Saved data entries

--- START ---

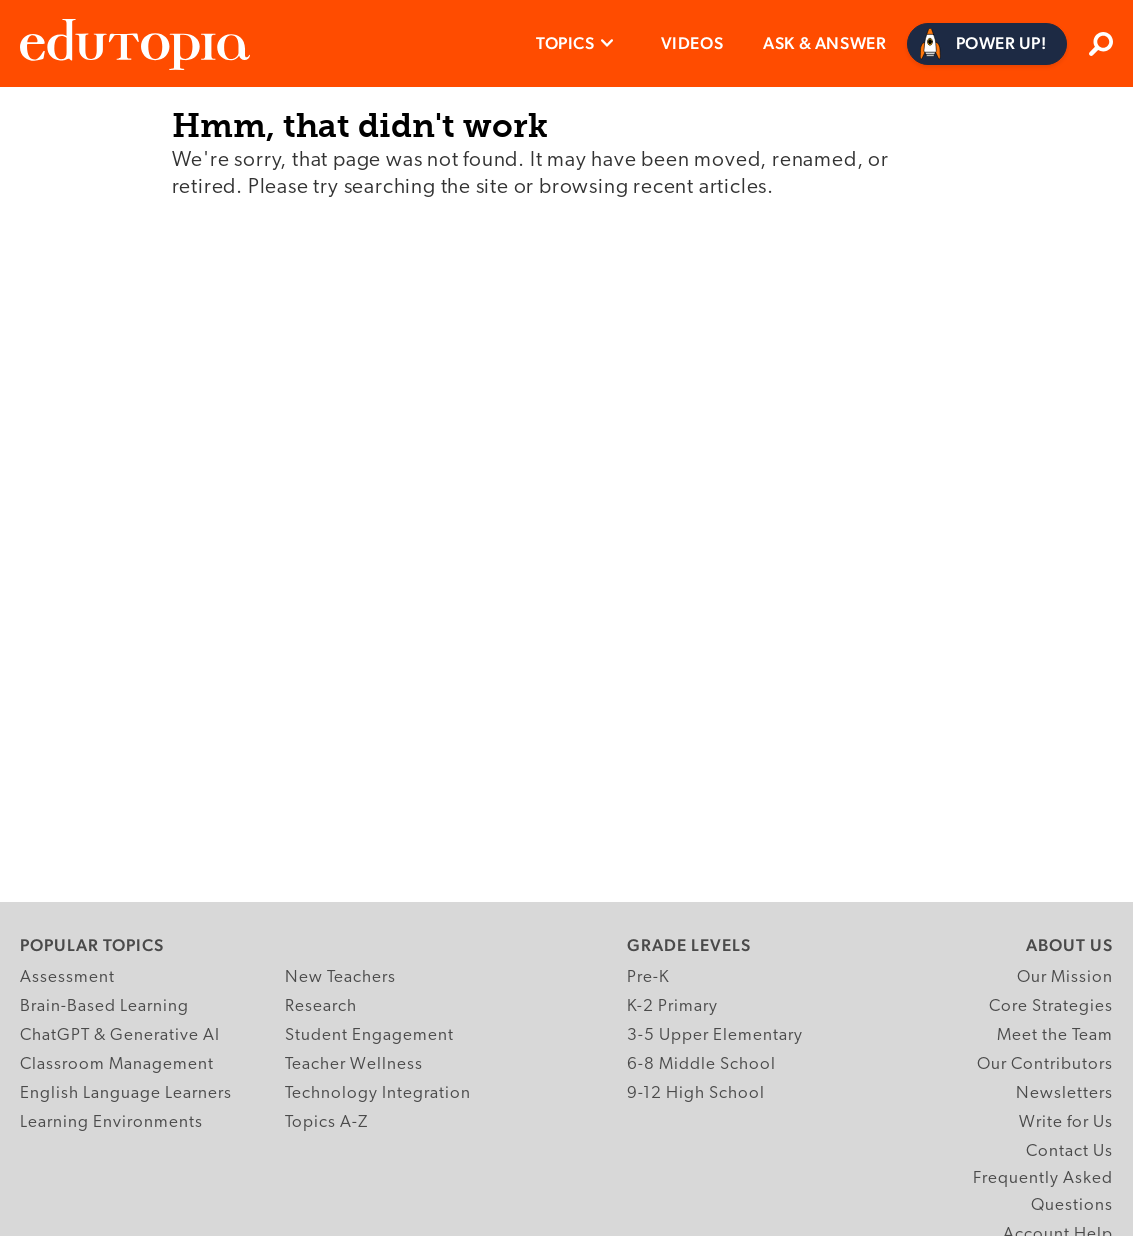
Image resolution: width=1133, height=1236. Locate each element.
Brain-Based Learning (104, 1006)
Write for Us (1066, 1122)
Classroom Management (117, 1064)
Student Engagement (369, 1035)
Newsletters (1064, 1093)
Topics (565, 43)
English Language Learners (126, 1093)
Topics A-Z (326, 1122)
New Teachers (340, 977)
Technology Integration (378, 1093)
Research (321, 1006)
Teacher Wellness (354, 1064)
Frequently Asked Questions (1043, 1192)
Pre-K (648, 977)
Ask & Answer (824, 43)
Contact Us (1069, 1151)
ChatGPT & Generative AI (120, 1035)
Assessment (67, 977)
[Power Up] (987, 44)
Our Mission (1065, 977)
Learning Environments (111, 1122)
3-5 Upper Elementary (715, 1035)
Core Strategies (1051, 1006)
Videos (692, 43)
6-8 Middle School (701, 1064)
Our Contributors (1045, 1064)
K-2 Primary (672, 1006)
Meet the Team (1055, 1035)
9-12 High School (696, 1093)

--- END ---

Please give back, exactly as it stands above, the stretch from the line with "Classroom Management (117, 1064)" through the line with "Teacher Wellness (354, 1064)", and no line outside it.

OUTPUT:
Classroom Management (117, 1064)
Student Engagement (369, 1035)
Newsletters (1064, 1093)
Topics (565, 43)
English Language Learners (126, 1093)
Topics A-Z (326, 1122)
New Teachers (340, 977)
Technology Integration (378, 1093)
Research (321, 1006)
Teacher Wellness (354, 1064)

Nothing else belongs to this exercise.